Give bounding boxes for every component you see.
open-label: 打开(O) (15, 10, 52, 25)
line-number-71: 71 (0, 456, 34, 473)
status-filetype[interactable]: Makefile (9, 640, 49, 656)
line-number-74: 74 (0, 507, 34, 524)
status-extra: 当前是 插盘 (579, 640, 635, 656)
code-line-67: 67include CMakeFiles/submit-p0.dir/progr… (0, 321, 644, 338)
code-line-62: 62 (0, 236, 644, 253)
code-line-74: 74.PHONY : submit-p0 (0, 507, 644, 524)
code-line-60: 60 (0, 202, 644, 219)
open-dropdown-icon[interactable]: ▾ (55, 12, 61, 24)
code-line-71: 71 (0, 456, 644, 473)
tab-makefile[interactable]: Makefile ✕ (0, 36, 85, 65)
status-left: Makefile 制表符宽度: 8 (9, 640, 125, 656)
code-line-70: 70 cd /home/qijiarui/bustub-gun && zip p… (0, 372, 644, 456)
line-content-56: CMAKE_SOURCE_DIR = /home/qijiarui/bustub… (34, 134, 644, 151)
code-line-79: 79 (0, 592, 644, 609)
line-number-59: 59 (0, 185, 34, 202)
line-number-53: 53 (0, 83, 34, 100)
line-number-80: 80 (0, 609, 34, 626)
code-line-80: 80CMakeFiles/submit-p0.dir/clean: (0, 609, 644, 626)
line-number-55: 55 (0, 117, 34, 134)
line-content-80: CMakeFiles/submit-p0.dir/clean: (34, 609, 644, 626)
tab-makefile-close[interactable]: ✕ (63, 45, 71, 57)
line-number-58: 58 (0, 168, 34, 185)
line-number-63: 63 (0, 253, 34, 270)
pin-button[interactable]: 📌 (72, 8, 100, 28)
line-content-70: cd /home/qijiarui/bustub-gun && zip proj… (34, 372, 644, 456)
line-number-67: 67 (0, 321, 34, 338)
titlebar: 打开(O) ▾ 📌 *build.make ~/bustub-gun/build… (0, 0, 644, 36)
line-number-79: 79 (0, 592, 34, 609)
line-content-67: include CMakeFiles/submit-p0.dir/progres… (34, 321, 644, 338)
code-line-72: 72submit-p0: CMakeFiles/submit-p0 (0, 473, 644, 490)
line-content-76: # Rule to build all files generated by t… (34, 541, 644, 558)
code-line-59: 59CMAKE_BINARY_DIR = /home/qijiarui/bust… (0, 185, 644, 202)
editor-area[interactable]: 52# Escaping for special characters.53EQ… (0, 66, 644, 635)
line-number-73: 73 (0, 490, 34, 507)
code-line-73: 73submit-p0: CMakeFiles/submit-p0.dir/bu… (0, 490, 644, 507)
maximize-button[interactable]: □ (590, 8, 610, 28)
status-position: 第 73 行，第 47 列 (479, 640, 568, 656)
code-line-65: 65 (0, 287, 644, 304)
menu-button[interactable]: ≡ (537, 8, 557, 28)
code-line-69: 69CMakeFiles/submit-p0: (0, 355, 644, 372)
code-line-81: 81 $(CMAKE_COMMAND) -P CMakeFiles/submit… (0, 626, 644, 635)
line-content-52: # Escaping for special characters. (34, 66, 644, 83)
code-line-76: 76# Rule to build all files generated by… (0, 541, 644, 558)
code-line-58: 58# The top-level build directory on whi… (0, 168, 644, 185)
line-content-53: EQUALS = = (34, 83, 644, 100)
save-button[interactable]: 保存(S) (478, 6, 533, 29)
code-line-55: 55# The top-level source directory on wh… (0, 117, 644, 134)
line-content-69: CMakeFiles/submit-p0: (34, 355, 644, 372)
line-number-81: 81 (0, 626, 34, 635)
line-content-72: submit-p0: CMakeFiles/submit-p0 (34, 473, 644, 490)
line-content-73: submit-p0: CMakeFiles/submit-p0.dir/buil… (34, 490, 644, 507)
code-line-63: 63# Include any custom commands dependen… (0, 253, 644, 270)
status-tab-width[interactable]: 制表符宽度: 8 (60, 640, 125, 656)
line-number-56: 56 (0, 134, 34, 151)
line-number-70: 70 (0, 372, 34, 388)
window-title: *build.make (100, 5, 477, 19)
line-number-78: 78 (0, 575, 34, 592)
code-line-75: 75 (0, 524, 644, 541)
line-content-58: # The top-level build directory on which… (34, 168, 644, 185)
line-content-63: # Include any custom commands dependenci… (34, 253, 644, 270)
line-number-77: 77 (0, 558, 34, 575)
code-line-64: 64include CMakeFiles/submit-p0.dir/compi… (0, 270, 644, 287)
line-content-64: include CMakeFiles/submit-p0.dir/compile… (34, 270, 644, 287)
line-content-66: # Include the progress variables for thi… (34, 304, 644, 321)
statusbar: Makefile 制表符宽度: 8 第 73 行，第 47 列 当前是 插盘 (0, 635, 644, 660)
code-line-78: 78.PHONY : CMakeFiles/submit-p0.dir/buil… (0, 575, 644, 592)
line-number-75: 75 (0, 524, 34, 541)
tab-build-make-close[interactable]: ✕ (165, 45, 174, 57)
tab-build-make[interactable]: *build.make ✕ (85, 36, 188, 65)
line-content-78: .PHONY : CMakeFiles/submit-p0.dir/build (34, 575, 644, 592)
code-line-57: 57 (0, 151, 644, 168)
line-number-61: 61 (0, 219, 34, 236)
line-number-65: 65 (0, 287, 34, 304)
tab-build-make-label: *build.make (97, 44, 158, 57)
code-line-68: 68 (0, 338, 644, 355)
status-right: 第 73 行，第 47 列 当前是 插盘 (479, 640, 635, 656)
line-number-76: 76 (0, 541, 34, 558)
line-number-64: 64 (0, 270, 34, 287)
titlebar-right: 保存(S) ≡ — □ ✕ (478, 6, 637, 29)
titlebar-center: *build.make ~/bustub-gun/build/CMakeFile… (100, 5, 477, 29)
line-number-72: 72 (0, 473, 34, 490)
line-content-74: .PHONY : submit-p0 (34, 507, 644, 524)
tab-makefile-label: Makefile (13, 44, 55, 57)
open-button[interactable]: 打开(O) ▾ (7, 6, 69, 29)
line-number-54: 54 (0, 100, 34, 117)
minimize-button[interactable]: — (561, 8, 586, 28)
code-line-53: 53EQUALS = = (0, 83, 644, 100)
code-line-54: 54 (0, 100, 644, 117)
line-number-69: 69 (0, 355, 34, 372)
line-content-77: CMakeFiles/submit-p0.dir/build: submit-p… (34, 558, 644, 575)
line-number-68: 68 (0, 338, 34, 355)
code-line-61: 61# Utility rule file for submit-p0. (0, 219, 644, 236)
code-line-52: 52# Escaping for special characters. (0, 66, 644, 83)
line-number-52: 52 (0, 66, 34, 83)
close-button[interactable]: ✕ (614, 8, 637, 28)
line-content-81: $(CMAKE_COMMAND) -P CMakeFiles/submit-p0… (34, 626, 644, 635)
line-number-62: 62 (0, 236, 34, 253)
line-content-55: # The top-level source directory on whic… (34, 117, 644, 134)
------------
- **Task description**: Copy out the records above exactly.

- **Result of this exercise**:
Give bounding boxes for every component you see.
open-label: 打开(O) (15, 10, 52, 25)
line-number-71: 71 (0, 456, 34, 473)
status-filetype[interactable]: Makefile (9, 640, 49, 656)
line-number-74: 74 (0, 507, 34, 524)
status-extra: 当前是 插盘 (579, 640, 635, 656)
code-line-67: 67include CMakeFiles/submit-p0.dir/progr… (0, 321, 644, 338)
code-line-62: 62 (0, 236, 644, 253)
code-line-74: 74.PHONY : submit-p0 (0, 507, 644, 524)
code-line-60: 60 (0, 202, 644, 219)
open-dropdown-icon[interactable]: ▾ (55, 12, 61, 24)
code-line-71: 71 (0, 456, 644, 473)
tab-makefile[interactable]: Makefile ✕ (0, 36, 85, 65)
status-left: Makefile 制表符宽度: 8 (9, 640, 125, 656)
code-line-70: 70 cd /home/qijiarui/bustub-gun && zip p… (0, 372, 644, 456)
line-content-56: CMAKE_SOURCE_DIR = /home/qijiarui/bustub… (34, 134, 644, 151)
code-line-79: 79 (0, 592, 644, 609)
line-number-59: 59 (0, 185, 34, 202)
line-number-53: 53 (0, 83, 34, 100)
line-number-80: 80 (0, 609, 34, 626)
code-line-80: 80CMakeFiles/submit-p0.dir/clean: (0, 609, 644, 626)
line-number-55: 55 (0, 117, 34, 134)
line-content-80: CMakeFiles/submit-p0.dir/clean: (34, 609, 644, 626)
tab-makefile-close[interactable]: ✕ (63, 45, 71, 57)
line-number-58: 58 (0, 168, 34, 185)
line-number-63: 63 (0, 253, 34, 270)
pin-button[interactable]: 📌 (72, 8, 100, 28)
line-content-70: cd /home/qijiarui/bustub-gun && zip proj… (34, 372, 644, 456)
line-number-67: 67 (0, 321, 34, 338)
titlebar: 打开(O) ▾ 📌 *build.make ~/bustub-gun/build… (0, 0, 644, 36)
line-number-79: 79 (0, 592, 34, 609)
line-content-67: include CMakeFiles/submit-p0.dir/progres… (34, 321, 644, 338)
code-line-72: 72submit-p0: CMakeFiles/submit-p0 (0, 473, 644, 490)
line-content-76: # Rule to build all files generated by t… (34, 541, 644, 558)
code-line-59: 59CMAKE_BINARY_DIR = /home/qijiarui/bust… (0, 185, 644, 202)
editor-area[interactable]: 52# Escaping for special characters.53EQ… (0, 66, 644, 635)
line-number-73: 73 (0, 490, 34, 507)
code-line-73: 73submit-p0: CMakeFiles/submit-p0.dir/bu… (0, 490, 644, 507)
maximize-button[interactable]: □ (590, 8, 610, 28)
status-position: 第 73 行，第 47 列 (479, 640, 568, 656)
code-line-65: 65 (0, 287, 644, 304)
menu-button[interactable]: ≡ (537, 8, 557, 28)
code-line-69: 69CMakeFiles/submit-p0: (0, 355, 644, 372)
code-line-81: 81 $(CMAKE_COMMAND) -P CMakeFiles/submit… (0, 626, 644, 635)
line-content-52: # Escaping for special characters. (34, 66, 644, 83)
code-line-76: 76# Rule to build all files generated by… (0, 541, 644, 558)
code-line-58: 58# The top-level build directory on whi… (0, 168, 644, 185)
line-content-53: EQUALS = = (34, 83, 644, 100)
save-button[interactable]: 保存(S) (478, 6, 533, 29)
code-line-55: 55# The top-level source directory on wh… (0, 117, 644, 134)
line-content-69: CMakeFiles/submit-p0: (34, 355, 644, 372)
line-number-81: 81 (0, 626, 34, 635)
line-content-72: submit-p0: CMakeFiles/submit-p0 (34, 473, 644, 490)
line-content-73: submit-p0: CMakeFiles/submit-p0.dir/buil… (34, 490, 644, 507)
code-line-63: 63# Include any custom commands dependen… (0, 253, 644, 270)
status-tab-width[interactable]: 制表符宽度: 8 (60, 640, 125, 656)
line-number-56: 56 (0, 134, 34, 151)
line-number-70: 70 (0, 372, 34, 388)
window-title: *build.make (100, 5, 477, 19)
line-number-78: 78 (0, 575, 34, 592)
code-line-75: 75 (0, 524, 644, 541)
line-content-58: # The top-level build directory on which… (34, 168, 644, 185)
line-content-63: # Include any custom commands dependenci… (34, 253, 644, 270)
line-number-77: 77 (0, 558, 34, 575)
code-line-64: 64include CMakeFiles/submit-p0.dir/compi… (0, 270, 644, 287)
line-content-64: include CMakeFiles/submit-p0.dir/compile… (34, 270, 644, 287)
line-content-66: # Include the progress variables for thi… (34, 304, 644, 321)
statusbar: Makefile 制表符宽度: 8 第 73 行，第 47 列 当前是 插盘 (0, 635, 644, 660)
code-line-78: 78.PHONY : CMakeFiles/submit-p0.dir/buil… (0, 575, 644, 592)
line-number-75: 75 (0, 524, 34, 541)
tab-build-make-close[interactable]: ✕ (165, 45, 174, 57)
tab-build-make[interactable]: *build.make ✕ (85, 36, 188, 65)
line-content-78: .PHONY : CMakeFiles/submit-p0.dir/build (34, 575, 644, 592)
code-line-57: 57 (0, 151, 644, 168)
line-number-61: 61 (0, 219, 34, 236)
line-number-65: 65 (0, 287, 34, 304)
tab-build-make-label: *build.make (97, 44, 158, 57)
code-line-68: 68 (0, 338, 644, 355)
status-right: 第 73 行，第 47 列 当前是 插盘 (479, 640, 635, 656)
line-number-76: 76 (0, 541, 34, 558)
line-number-64: 64 (0, 270, 34, 287)
titlebar-right: 保存(S) ≡ — □ ✕ (478, 6, 637, 29)
titlebar-center: *build.make ~/bustub-gun/build/CMakeFile… (100, 5, 477, 29)
line-number-72: 72 (0, 473, 34, 490)
line-content-74: .PHONY : submit-p0 (34, 507, 644, 524)
tab-makefile-label: Makefile (13, 44, 55, 57)
open-button[interactable]: 打开(O) ▾ (7, 6, 69, 29)
line-number-54: 54 (0, 100, 34, 117)
minimize-button[interactable]: — (561, 8, 586, 28)
code-line-53: 53EQUALS = = (0, 83, 644, 100)
code-line-54: 54 (0, 100, 644, 117)
line-number-69: 69 (0, 355, 34, 372)
line-content-77: CMakeFiles/submit-p0.dir/build: submit-p… (34, 558, 644, 575)
line-number-68: 68 (0, 338, 34, 355)
code-line-61: 61# Utility rule file for submit-p0. (0, 219, 644, 236)
code-line-52: 52# Escaping for special characters. (0, 66, 644, 83)
line-number-52: 52 (0, 66, 34, 83)
close-button[interactable]: ✕ (614, 8, 637, 28)
line-content-81: $(CMAKE_COMMAND) -P CMakeFiles/submit-p0… (34, 626, 644, 635)
line-number-62: 62 (0, 236, 34, 253)
line-content-55: # The top-level source directory on whic… (34, 117, 644, 134)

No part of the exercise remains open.